CNR Institute of Neuroscience, 20129 Milano, Italy.
Department of Medical Biotechnology and Translational Medicine, Università degli studi di Milano, Via Vanvitelli 32, 20129 Milano, Italy.
Cereb Cortex. 2017 Nov 1;27(11):5369-5384. doi: 10.1093/cercor/bhx221.

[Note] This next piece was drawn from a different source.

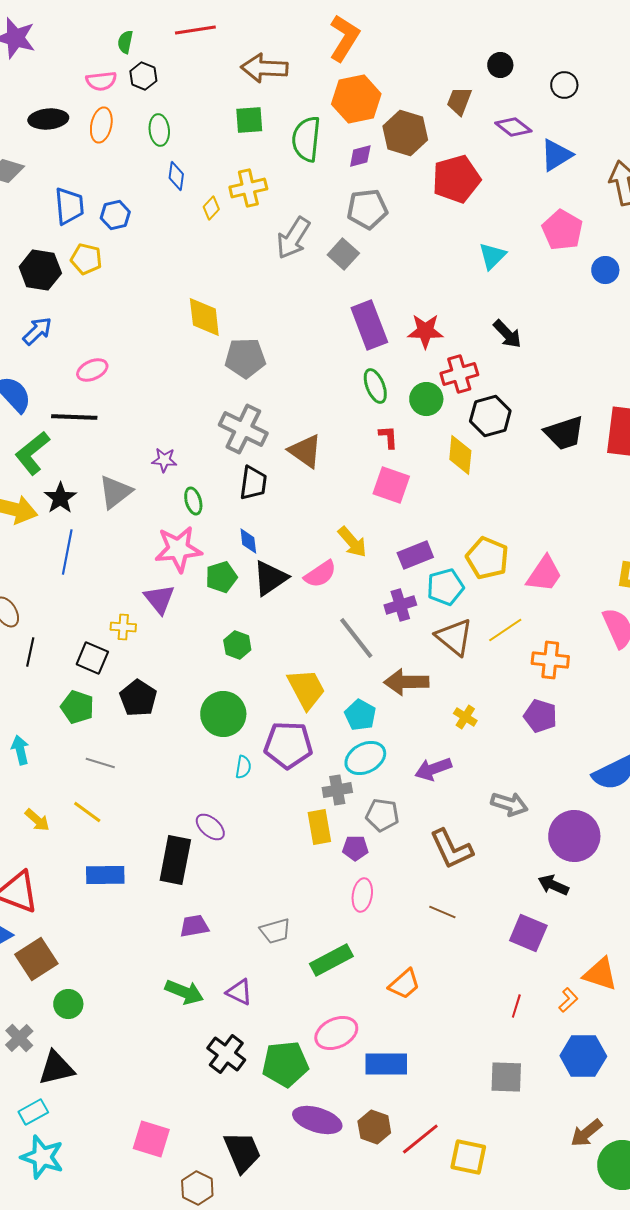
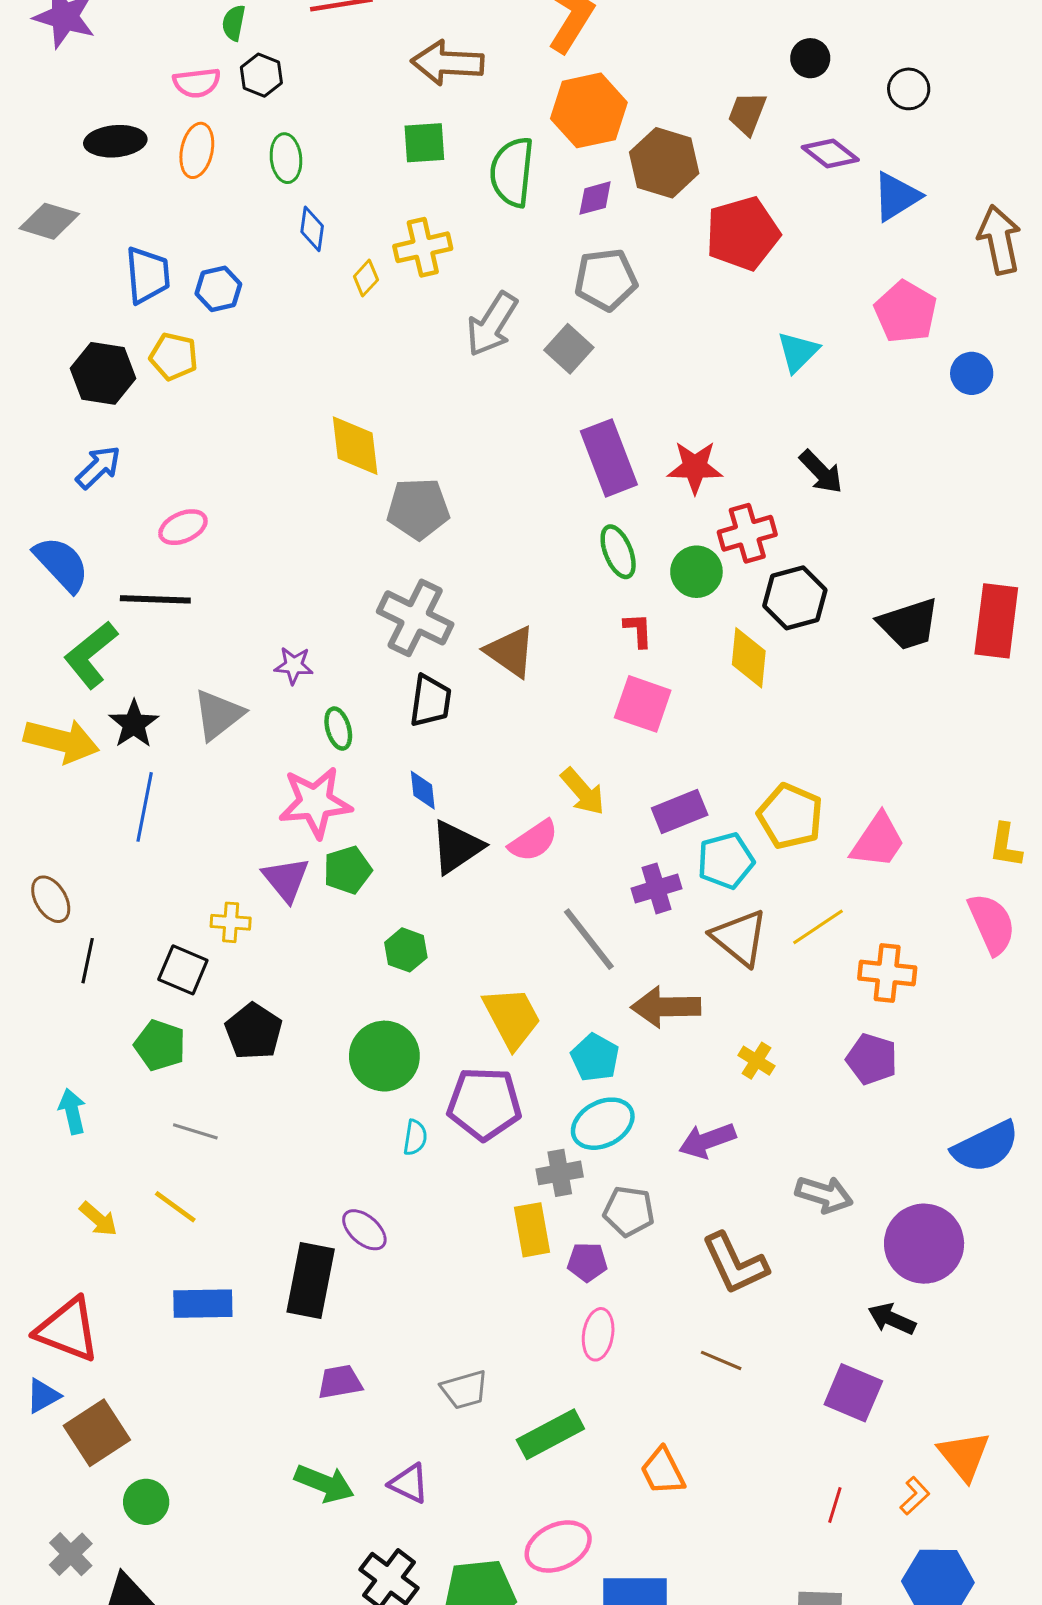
green pentagon: (221, 577) -> (347, 870), moved
orange triangle: (600, 974) -> (964, 1456), turned 33
orange trapezoid: (404, 984) -> (663, 1471), turned 104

Intellectual disability affects 2-3% of the world's population and typically begins during childhood, causing impairments in social skills and cognitive abilities. Mutations in the TM4SF2 gene, which encodes the TSPAN7 protein, cause a severe form of intellectual disability, and currently, no therapy is able to ameliorate this cognitive impairment. We previously reported that, in cultured neurons, shRNA-mediated down-regulation of TSPAN7 affects AMPAR trafficking by enhancing PICK1-GluA2 interaction, thereby increasing the intracellular retention of AMPAR. Here, we found that loss of TSPAN7 function in mice causes alterations in hippocampal excitatory synapse structure and functionality as well as cognitive impairment. These changes occurred along with alterations in AMPAR expression levels. We also found that interfering with PICK1-GluA2 binding restored synaptic function in Tm4sf2-/y mice. Moreover, potentiation of AMPAR activity via the administration of the ampakine CX516 reverted the neurological phenotype observed in Tm4sf2-/y mice, suggesting that pharmacological modulation of AMPAR may represent a new approach for treating patients affected by TM4SF2 mutations and intellectual disability.
智力障碍影响全球 2-3%的人口,通常始于儿童时期,导致社交技能和认知能力受损。编码 TSPAN7 蛋白的 TM4SF2 基因突变会导致严重的智力障碍,目前尚无治疗方法能够改善这种认知障碍。我们之前曾报道过,在培养的神经元中,shRNA 介导的 TSPAN7 下调会通过增强 PICK1-GluA2 相互作用来影响 AMPAR 转运,从而增加 AMPAR 的细胞内滞留。在这里,我们发现 TSPAN7 功能缺失会导致小鼠海马兴奋性突触结构和功能发生改变,以及认知障碍。这些变化伴随着 AMPAR 表达水平的改变。我们还发现,干扰 PICK1-GluA2 结合可以恢复 Tm4sf2-/y 小鼠的突触功能。此外,通过给予ampakine CX516 增强 AMPAR 活性可以逆转 Tm4sf2-/y 小鼠观察到的神经表型,这表明 AMPAR 的药理学调节可能代表治疗 TM4SF2 突变和智力障碍患者的新方法。